Bildungspost 2019-3: Ein Blick auf Karl Barths frühe Auseinandersetzung mit der religiös-sozialen Bewegung

und am Ende die Frage, ob wir daraus für die politische Bildungsarbeit lernen können ...

von Heike Wilsdorf, Pfarrerin

Als der junge Pfarrer Karl Barth 1911 in das von der zunehmenden Industrialisierung geprägte Schweizer Arbeiterdorf Safenwil kommt, wird er vielleicht zum ersten Mal in seinem Leben mit konkreten Auswirkungen sozialer Klassengegensätzen innerhalb seiner Gemeinde konfrontiert.

In Safenwil beherrschen die Fabrikanten Hüssy und Hochuli das gesellschaftliche Leben. Die Zahlung niedriger Löhne, Kinderarbeit, Alkoholismus und die Wehrlosigkeit der nicht gewerkschaftlich organisierten Arbeiter bilden das Problemfeld.
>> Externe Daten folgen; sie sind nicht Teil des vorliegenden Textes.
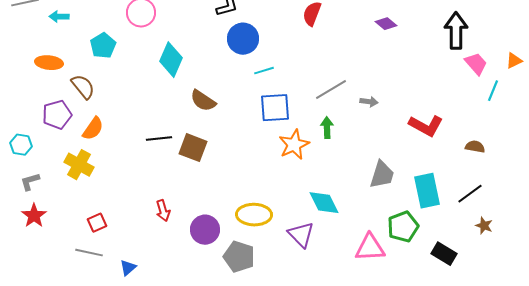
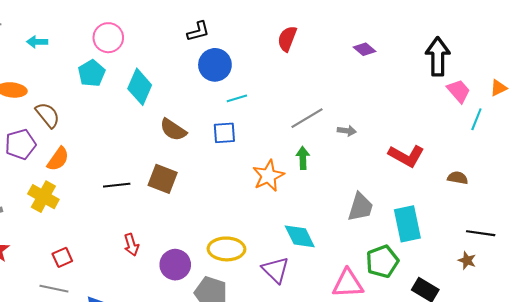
cyan arrow: (59, 17) -> (37, 42), moved
cyan pentagon: (103, 46) -> (92, 73), moved
blue square: (275, 108) -> (224, 133), moved, size x0.7
black line: (159, 139) -> (117, 185), moved
black line: (470, 194) -> (481, 233), moved, turned 44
Barth setzt sich intensiv mit diesen Themen auseinander, sowohl praktisch als auch theoretisch. Schnell stellt er sich auf die Seite der Arbeiter, er greift die soziale Frage in seinen Predigten auf, setzt sich theologisch mit der Frage nach der Durchsetzung von Gerechtigkeit für diese Welt auseinander und wird ganz praktisch Mitglied in einem Verein gegen Alkoholkonsum und engagiert sich gegen Spielkasinos.

Auseinandersetzungen mit den Fabrikanten und Ärger mit einigen Gemeindemitgliedern bleiben nicht aus. So kritisiert er öffentlich das wachsende Privateigentum einiger weniger und sieht im Sozialismus als proletarische Bewegung die Analogie zur Botschaft Jesu, die sich an Arme und Unterdrückte wende.
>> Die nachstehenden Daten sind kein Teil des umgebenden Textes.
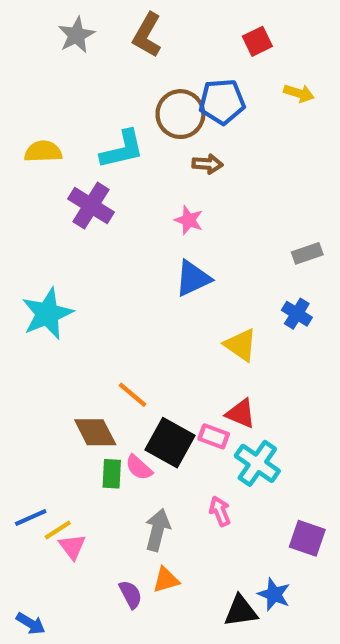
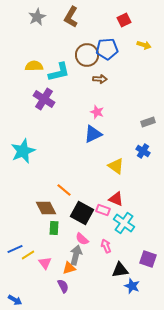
yellow semicircle: (43, 151) -> (34, 66), moved
pink star: (189, 220) -> (97, 112), moved
pink semicircle: (139, 468) -> (82, 239), moved
pink triangle: (72, 547) -> (45, 263), moved
orange triangle: (166, 580) -> (69, 268), moved
black triangle: (241, 611) -> (120, 270), moved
Die Auseinandersetzung mit dem „religiösen Sozialismus“ in der Schweiz, namentlich mit den Theologen Hermann Kutter und Leonhard Ragaz, waren mit Sicherheit prägend für den jungen Karl Barth, wie für viele Schweizer Pfarrer. Den frühsten Hinweis auf eine Affinität Barthscher Gedanken zu religiös-sozialistischen Ideen gibt der Aufsatz: „Jesus Christus und die soziale Bewegung“ von 1911. Barth behauptet hier: „Der rechte Sozialismus ist das rechte Christentum in unserer Zeit.“1 Diese Aussage kann man mit einiger Wahrscheinlichkeit als eine Aufnahme der von Ragaz vertretenen Position interpretieren, „dass die Kirche zum Sozialismus als zu einer vorlaufenden Erscheinung des Reiches Gottes Stellung zu nehmen habe“2, wie Barth später zusammenfasst. Im selben Aufsatz schließt sich Barth auch Kutter an, als er schreibt: „Jesus ist die soziale Bewegung und die soziale Bewegung ist Jesus in der Gegenwart.“3

So hat Barth in seinen ersten Jahren als Gemeindepfarrer tatsächlich die Hoffnung, dass sich im Sozialismus etwas von dem verwirkliche, was mit Reich Gottes gemeint sei, und er hält die sozialistischen Ideen für ein „wichtiges Stück Verwirklichung“4 des Evangeliums. Geprägt ist Barths Theologie dabei auch von Christoph Blumhardt, einem deutschen Theologen, für den die Reich-Gottes-Erwartung zentral ist. Blumhardt vertritt die These, dass Gott durch die Sozialdemokratie handeln würde, lehnt aber entschieden die Auffassung ab, dass das Reich Gottes durch ein sozialistisches Reich ersetzt werden könne. Er erwartet das Reich Gottes vielmehr unmittelbar (und im Jenseits zugleich).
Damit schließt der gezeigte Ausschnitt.